Data supplied Start Marker

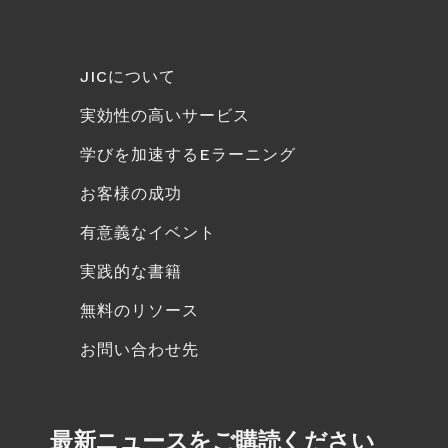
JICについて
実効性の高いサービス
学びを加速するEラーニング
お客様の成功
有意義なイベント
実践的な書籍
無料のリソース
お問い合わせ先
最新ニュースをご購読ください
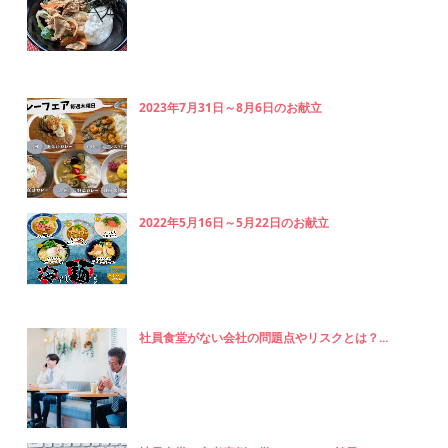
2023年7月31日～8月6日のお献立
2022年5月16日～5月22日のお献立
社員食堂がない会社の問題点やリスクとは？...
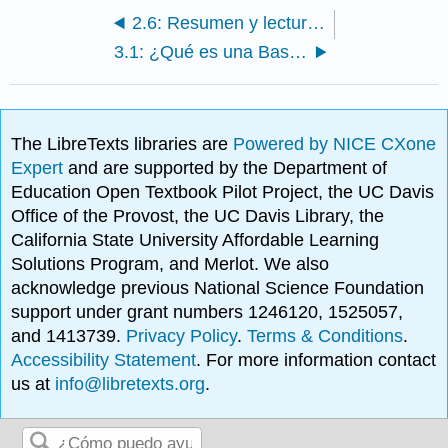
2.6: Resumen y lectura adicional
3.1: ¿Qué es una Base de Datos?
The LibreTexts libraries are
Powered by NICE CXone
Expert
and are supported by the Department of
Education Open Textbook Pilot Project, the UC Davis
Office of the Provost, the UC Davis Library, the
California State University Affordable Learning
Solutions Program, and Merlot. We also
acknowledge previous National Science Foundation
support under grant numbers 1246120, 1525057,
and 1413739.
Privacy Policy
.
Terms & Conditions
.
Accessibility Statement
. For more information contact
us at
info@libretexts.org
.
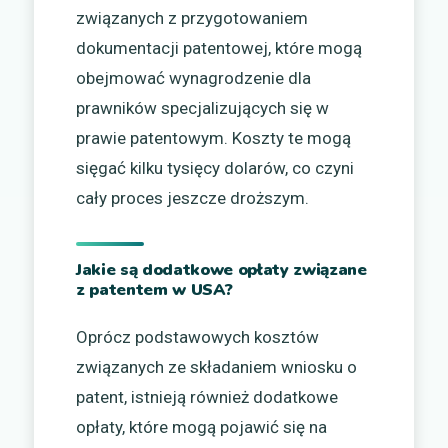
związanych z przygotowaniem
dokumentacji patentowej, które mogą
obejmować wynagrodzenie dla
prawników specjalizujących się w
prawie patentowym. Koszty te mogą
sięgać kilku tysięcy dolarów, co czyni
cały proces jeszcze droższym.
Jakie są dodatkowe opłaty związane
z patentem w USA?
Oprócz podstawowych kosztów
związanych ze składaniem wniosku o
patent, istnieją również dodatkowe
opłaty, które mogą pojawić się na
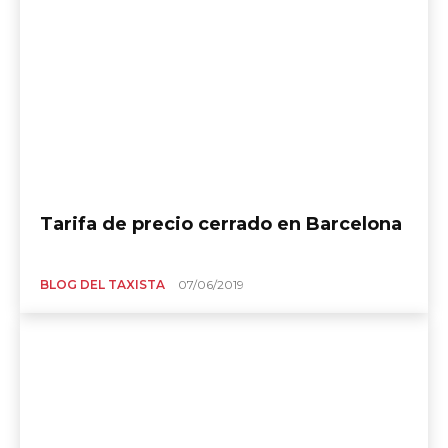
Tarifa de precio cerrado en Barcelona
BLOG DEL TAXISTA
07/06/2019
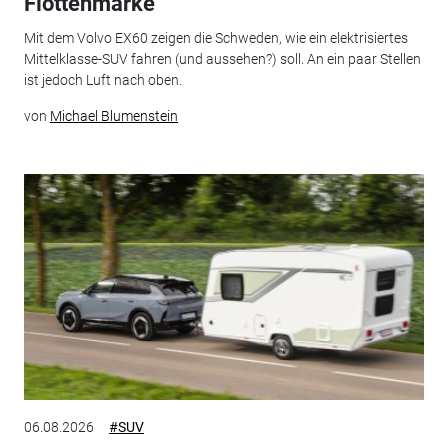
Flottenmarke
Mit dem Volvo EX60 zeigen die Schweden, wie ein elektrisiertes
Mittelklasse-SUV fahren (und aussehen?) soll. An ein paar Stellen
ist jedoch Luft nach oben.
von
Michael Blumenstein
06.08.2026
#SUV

Data supplied End Marker
Data supplied Start Marker

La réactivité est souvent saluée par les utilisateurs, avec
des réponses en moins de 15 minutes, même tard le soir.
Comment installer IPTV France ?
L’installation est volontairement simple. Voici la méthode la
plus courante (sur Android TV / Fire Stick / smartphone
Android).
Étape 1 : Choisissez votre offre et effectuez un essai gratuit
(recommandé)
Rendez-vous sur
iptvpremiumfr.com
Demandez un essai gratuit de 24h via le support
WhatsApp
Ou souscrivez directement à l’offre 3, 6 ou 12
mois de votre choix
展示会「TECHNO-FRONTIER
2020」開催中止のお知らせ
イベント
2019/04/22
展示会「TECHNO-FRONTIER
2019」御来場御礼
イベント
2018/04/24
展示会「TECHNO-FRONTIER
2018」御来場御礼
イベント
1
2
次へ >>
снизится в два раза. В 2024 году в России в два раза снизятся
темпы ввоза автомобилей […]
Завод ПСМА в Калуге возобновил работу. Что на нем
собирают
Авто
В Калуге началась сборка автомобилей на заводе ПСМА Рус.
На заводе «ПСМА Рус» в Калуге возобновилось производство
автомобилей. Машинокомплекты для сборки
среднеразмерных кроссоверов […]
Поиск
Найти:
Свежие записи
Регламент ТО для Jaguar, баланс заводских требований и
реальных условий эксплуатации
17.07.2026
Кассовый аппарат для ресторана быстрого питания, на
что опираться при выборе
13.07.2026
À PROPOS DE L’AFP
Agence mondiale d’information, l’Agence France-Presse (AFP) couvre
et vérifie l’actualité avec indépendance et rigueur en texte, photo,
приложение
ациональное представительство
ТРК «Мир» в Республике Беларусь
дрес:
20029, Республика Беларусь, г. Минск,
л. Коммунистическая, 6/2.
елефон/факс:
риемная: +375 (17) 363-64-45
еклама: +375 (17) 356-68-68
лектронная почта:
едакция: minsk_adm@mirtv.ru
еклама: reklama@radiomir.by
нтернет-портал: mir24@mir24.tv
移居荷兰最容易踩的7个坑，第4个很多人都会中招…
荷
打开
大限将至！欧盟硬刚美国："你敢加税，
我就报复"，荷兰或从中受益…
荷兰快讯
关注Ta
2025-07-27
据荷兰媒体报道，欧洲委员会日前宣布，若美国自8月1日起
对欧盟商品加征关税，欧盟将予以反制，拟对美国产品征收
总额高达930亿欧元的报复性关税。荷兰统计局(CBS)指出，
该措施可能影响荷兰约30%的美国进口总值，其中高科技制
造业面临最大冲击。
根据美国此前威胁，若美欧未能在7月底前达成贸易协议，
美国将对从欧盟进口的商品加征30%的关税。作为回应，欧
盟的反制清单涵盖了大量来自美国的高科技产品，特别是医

Data supplied End Marker
Data supplied Start Marker

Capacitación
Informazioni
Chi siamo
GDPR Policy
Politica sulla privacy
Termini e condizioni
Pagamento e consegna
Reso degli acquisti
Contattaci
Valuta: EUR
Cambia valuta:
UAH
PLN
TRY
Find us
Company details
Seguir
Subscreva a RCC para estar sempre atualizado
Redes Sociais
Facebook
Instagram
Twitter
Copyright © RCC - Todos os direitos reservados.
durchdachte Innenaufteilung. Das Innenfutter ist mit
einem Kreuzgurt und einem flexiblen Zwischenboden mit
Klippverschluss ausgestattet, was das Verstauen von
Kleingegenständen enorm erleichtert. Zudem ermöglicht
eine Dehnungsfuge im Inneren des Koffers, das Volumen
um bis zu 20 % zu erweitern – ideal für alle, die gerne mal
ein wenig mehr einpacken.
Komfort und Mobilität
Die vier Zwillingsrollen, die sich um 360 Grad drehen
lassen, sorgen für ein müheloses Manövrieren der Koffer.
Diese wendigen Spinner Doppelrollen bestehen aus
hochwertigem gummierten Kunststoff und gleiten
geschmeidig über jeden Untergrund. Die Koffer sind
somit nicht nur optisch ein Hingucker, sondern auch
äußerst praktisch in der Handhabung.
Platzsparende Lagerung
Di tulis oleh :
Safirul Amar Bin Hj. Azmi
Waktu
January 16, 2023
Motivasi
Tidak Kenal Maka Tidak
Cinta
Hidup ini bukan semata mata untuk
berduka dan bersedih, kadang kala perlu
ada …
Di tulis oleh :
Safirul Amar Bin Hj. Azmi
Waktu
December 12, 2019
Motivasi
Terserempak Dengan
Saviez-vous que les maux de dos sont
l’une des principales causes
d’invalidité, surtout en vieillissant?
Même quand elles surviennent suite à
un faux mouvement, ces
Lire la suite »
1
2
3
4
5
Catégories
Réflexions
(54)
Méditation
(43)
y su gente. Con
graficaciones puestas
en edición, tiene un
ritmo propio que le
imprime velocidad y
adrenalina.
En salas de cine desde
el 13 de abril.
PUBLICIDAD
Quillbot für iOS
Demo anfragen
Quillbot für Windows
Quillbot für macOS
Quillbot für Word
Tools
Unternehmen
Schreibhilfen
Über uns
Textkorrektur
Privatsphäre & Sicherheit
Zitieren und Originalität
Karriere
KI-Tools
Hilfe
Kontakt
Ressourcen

Data supplied End Marker

Directions for this task: Above is a listing; print exactly its lines from the one with "в Республике Беларусь" through the one with "нтернет-портал: mir24@mir24.tv", and no other lines.

Your solution:
ТРК «Мир» в Республике Беларусь
дрес:
20029, Республика Беларусь, г. Минск,
л. Коммунистическая, 6/2.
елефон/факс:
риемная: +375 (17) 363-64-45
еклама: +375 (17) 356-68-68
лектронная почта:
едакция: minsk_adm@mirtv.ru
еклама: reklama@radiomir.by
нтернет-портал: mir24@mir24.tv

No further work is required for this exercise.